警察官採用試験の小論文は何を問うているのか?

公務員試験には必ず小論文があります。警察官試験も同様です。また、最近では、九州の中規模程度の企業でも小論文や作文が増えているようですから、文章能力をみるのは公務員だけとは限らなくなってきました。

ともあれ、警察官の小論文とはなにか特殊な内容のものなのでしょうか? 東京アカデミーのサイトに、全国都道府県警の過去問が掲載されてあります。

まず、福岡県警の過去問から見てみましょう。
◯平成22年度《第1回》……【時間】60分 【字数】1050字以内 
福岡県警察は、「県民の安全・安心の確保」のため、「力強い警察活動」を推進していますが、それを踏まえた上で、あなたが警察官となった場合、何をなすべきかについて考えを述べなさい。
◯平成22年度《第1回》……【時間】60分 【字数】1050字以内 
福岡県警察は、「県民の安全・安心の確保」のため、「力強い警察活動」を推進していますが、それを踏まえた上で、あなたが警察官となった場合、何をなすべきかについて考えを述べなさい。
 
福岡県警の課題は、毎年このような傾向であることがわかります。今年度も同様でした。このように、警察業務と関係がある問題を設定され、それに対して「あなたは警察官としてなにをなすべきと考えるか」ということを書くタイプの課題のことを、「対課題型」課題と呼んでみましょう。

この「対課題型」課題は、全国の半数近くの県警で出題されています。たとえば、「昨年1年間に自動車運転免許証を自主的に返納した人は全国で5万人を超え、前年比75.3%増と大幅に増えました。また、このうち75歳以上の人は約2万8,000人と過去最多になりました。そこで、このことについて、その背景と今後望むべき方向について、あなたの考えを700字以上900字以内で論じなさい」(埼玉県警)とか、「鹿児島県の治安上の問題を挙げ,それに対して警察官としてどのように取り組みたいか、あなたの考えを論述しなさい」(鹿児島県警)などがその代表例です。

さて、この福岡県警の「課題解決型」課題を分析すると、次の4点が問われていることがわかります。
①志願者が県の治安情勢や県警の課題等の情報にアクセスできているかどうか、
②それらの情報を理解・分析できているかどうか、
③そうした情報を踏まえた上で、当事者意識を持った課題解決策を提案できるかどうか、
④それらを1000字程度の文章で論理的に表現できるかどうか、

この小論文で問われているのは、警察官特有の知識やスキルだけではありません。この課題に対してたった一つの正解があるわけではありません。そうではなく、この課題は文章表現のプロセスである「情報収集力」「情報分析力」「課題発見力」「構想力」「表現力」がすべてを問うているのです。県警の課題などは、県警本部長の年頭の挨拶などを見つけ出せれば、おおよそ予想はつきます。
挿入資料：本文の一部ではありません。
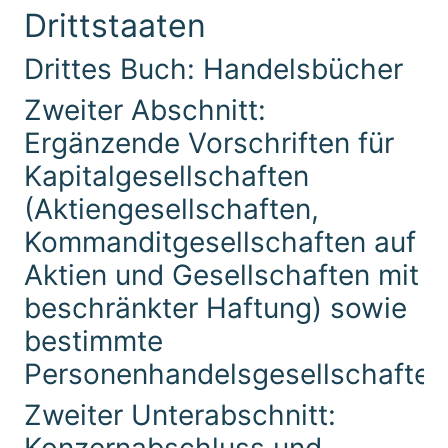
Drittstaaten
Drittes Buch: Handelsbücher
Zweiter Abschnitt:
Ergänzende Vorschriften für
Kapitalgesellschaften
(Aktiengesellschaften,
Kommanditgesellschaften auf
Aktien und Gesellschaften mit
beschränkter Haftung) sowie
bestimmte
Personenhandelsgesellschaften
Zweiter Unterabschnitt:
Konzernabschluss und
それは試験対策でなんとでもなる話です。それよりも、この小論で問われているのは、特定の職業を超えて必要とされる汎用的技能(ジェネリック・スキル)であり、「日本語リテラシー」そのものです。それは大学4年間で育成していく力であり、その力こそが、大学卒業後、職業人として、また広い意味での社会人として、生きていくために必要な力の一つなのです。

ここで別の県警の問題をみてみましょう。警視庁をみると、「過去に達成感を得た経験と、その経験を警視庁警察官としてどのように活かしたいか述べなさい」といった、上の課題とはちょっと傾向の異なる課題を要求する県警もあります。「今まで経験してきた中で、これから警察官としてどう生かせるかあなたの考えを論じなさい」(神奈川県警)や、「あなた自身の性格、個性あるいは能力等を分析した上で、あなたが目指す理想の警察官像を述べなさい。」(佐賀県警)なども同様です。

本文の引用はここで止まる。